• [EXERCISE DETAILS]:
Your answer must be the exact lines below, starting with the line with "Mezarlığı'nda toprağa verildi. Çarşamba" and going on through the line with "Haji Sholeh Njonggrangan", both included, with no pictures.

Collected data entries
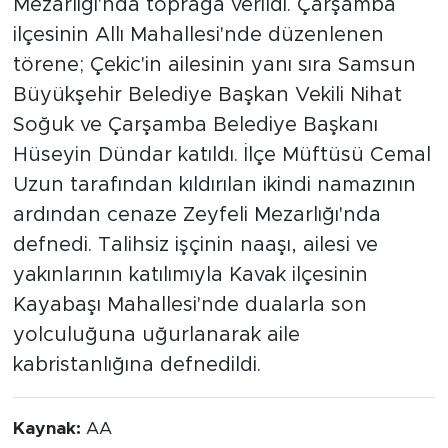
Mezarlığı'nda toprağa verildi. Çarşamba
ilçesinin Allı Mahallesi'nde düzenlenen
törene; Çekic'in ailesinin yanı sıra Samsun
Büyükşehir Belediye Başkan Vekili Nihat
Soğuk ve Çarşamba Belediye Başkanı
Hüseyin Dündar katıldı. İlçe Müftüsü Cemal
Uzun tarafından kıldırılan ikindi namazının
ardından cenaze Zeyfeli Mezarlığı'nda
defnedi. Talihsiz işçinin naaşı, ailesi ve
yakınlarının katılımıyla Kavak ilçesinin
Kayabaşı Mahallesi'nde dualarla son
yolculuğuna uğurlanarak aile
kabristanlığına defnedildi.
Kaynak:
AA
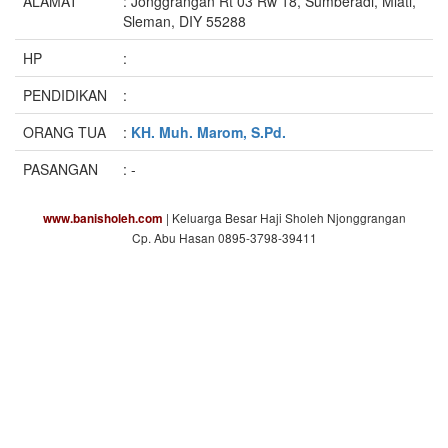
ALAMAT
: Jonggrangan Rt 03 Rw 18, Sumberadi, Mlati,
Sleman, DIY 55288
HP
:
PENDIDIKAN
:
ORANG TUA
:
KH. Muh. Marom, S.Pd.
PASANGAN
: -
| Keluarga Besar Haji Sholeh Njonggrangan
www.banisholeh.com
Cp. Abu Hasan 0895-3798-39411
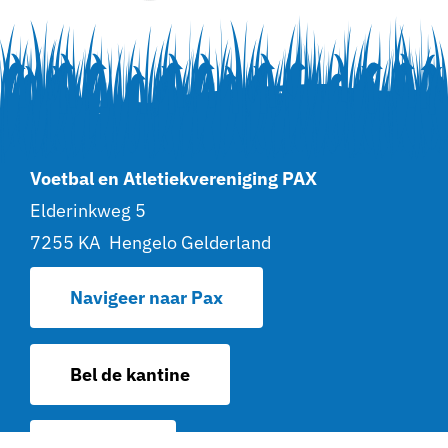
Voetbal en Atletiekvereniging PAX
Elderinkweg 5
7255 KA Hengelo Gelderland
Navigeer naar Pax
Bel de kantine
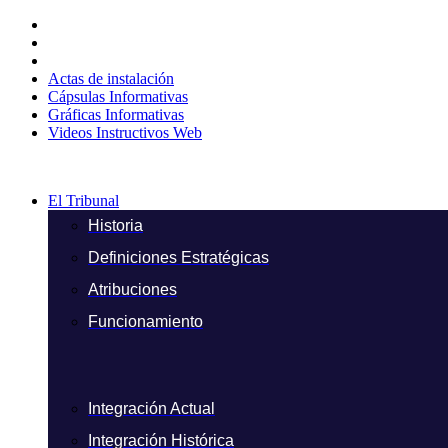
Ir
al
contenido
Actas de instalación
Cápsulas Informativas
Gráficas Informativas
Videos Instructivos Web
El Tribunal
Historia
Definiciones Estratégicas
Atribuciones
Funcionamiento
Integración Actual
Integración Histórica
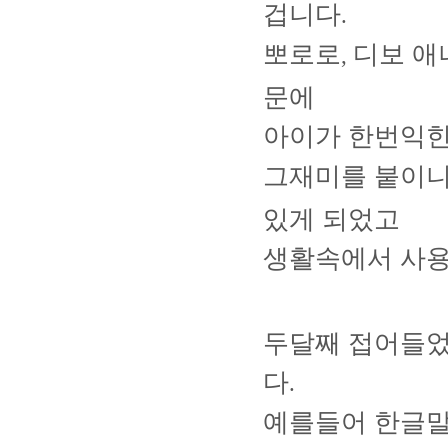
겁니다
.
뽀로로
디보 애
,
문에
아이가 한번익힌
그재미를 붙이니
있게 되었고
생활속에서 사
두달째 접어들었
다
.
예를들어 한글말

==

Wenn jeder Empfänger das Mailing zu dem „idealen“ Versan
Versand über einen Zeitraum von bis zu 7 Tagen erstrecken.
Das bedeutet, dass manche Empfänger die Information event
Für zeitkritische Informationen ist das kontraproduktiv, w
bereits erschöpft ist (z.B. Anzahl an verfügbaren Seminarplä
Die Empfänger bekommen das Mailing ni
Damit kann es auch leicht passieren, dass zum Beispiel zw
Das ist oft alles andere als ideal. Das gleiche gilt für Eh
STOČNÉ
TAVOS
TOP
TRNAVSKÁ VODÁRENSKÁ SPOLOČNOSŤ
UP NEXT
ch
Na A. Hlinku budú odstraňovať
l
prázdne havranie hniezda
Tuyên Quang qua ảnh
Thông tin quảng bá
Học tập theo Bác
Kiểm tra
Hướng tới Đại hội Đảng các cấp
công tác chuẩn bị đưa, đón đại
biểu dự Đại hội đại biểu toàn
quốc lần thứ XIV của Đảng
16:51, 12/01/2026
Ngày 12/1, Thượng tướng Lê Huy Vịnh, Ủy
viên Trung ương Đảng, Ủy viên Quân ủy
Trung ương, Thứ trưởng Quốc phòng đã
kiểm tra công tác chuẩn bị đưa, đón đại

• [OUTPUT OF THE EXERCISE]:
Mezarlığı'nda toprağa verildi. Çarşamba
ilçesinin Allı Mahallesi'nde düzenlenen
törene; Çekic'in ailesinin yanı sıra Samsun
Büyükşehir Belediye Başkan Vekili Nihat
Soğuk ve Çarşamba Belediye Başkanı
Hüseyin Dündar katıldı. İlçe Müftüsü Cemal
Uzun tarafından kıldırılan ikindi namazının
ardından cenaze Zeyfeli Mezarlığı'nda
defnedi. Talihsiz işçinin naaşı, ailesi ve
yakınlarının katılımıyla Kavak ilçesinin
Kayabaşı Mahallesi'nde dualarla son
yolculuğuna uğurlanarak aile
kabristanlığına defnedildi.
Kaynak:
AA
ALAMAT
: Jonggrangan Rt 03 Rw 18, Sumberadi, Mlati,
Sleman, DIY 55288
HP
:
PENDIDIKAN
:
ORANG TUA
:
KH. Muh. Marom, S.Pd.
PASANGAN
: -
| Keluarga Besar Haji Sholeh Njonggrangan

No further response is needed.